Mount Sinai St. Luke's & Mount Sinai West Hospitals, New York, NY.
New York University School of Medicine, New York, NY.
Prog Cardiovasc Dis. 2016 Nov-Dec;59(3):253-261. doi: 10.1016/j.pcad.2016.10.002. Epub 2016 Oct 21.
The renin-angiotensin-aldosterone system (RAAS) plays a pivotal role in the pathogenesis of hypertension (HTN). Angiotensin-converting enzyme inhibitors (ACEIs) and angiotensin II receptor blockers (ARBs) are first line anti-HTN drug classes that are potent, effective and largely safe. Direct renin inhibitors (DRIs) have shown similar blood pressure (BP) reduction but more side effects. The efficacy of ACEIs and ARBs (for cardiovascular, cerebrovascular and renal protection) has been promoted to extend beyond what could be explained by BP reduction alone. In the current review, we will briefly discuss the (1) pathophysiology of renin-angiotensin-aldosterone system (RAAS) system, (2) clinical evidence for ACEIs, ARBs and DRIs in HTN, (3) comparison of ACEIs vs. ARBs and combination therapy, (4) role of RAAS inhibitors in specific patient populations, (5) safety profile of RAAS inhibitors, and (6) guideline recommendations and future perspectives. Closer scrutiny of outcome data shows little, if any, evidence that the efficacy of RAAS blockers in HTN extends beyond BP reduction.

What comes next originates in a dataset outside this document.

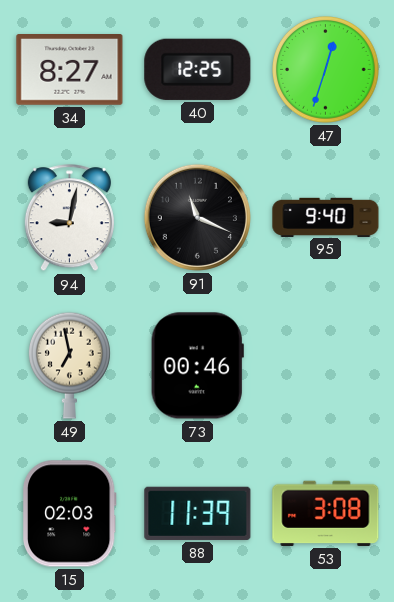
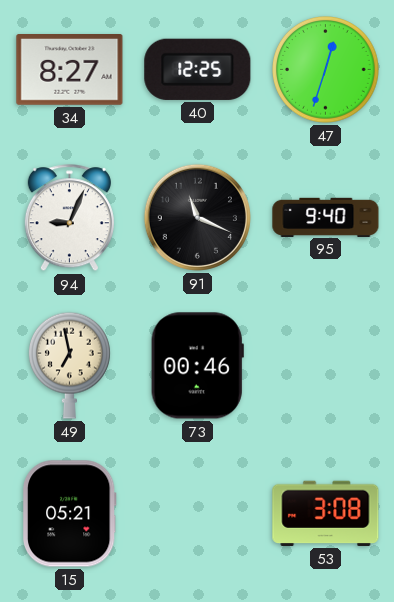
94: 9:02 -> 9:04
15: 02:03 -> 05:21
88: 11:39 -> none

肾素-血管紧张素-醛固酮系统(RAAS)在高血压(HTN)的发病机制中起着关键作用。血管紧张素转换酶抑制剂(ACEIs)和血管紧张素 II 受体阻滞剂(ARBs)是一线抗高血压药物,具有强大、有效且基本安全的特点。直接肾素抑制剂(DRIs)已显示出类似的血压(BP)降低作用,但副作用更多。ACEIs 和 ARBs(用于心血管、脑血管和肾脏保护)的疗效已被推广到超出仅通过降低血压所能解释的范围。在本次综述中,我们将简要讨论(1)肾素-血管紧张素-醛固酮系统(RAAS)的病理生理学,(2)ACEIs、ARBs 和 DRIs 在 HTN 中的临床证据,(3)ACEIs 与 ARBs 及联合治疗的比较,(4)RAAS 抑制剂在特定患者人群中的作用,(5)RAAS 抑制剂的安全性概况,以及(6)指南建议和未来展望。对结果数据的更仔细审查表明,RAAS 阻滞剂在 HTN 中的疗效是否超出降低血压几乎没有证据。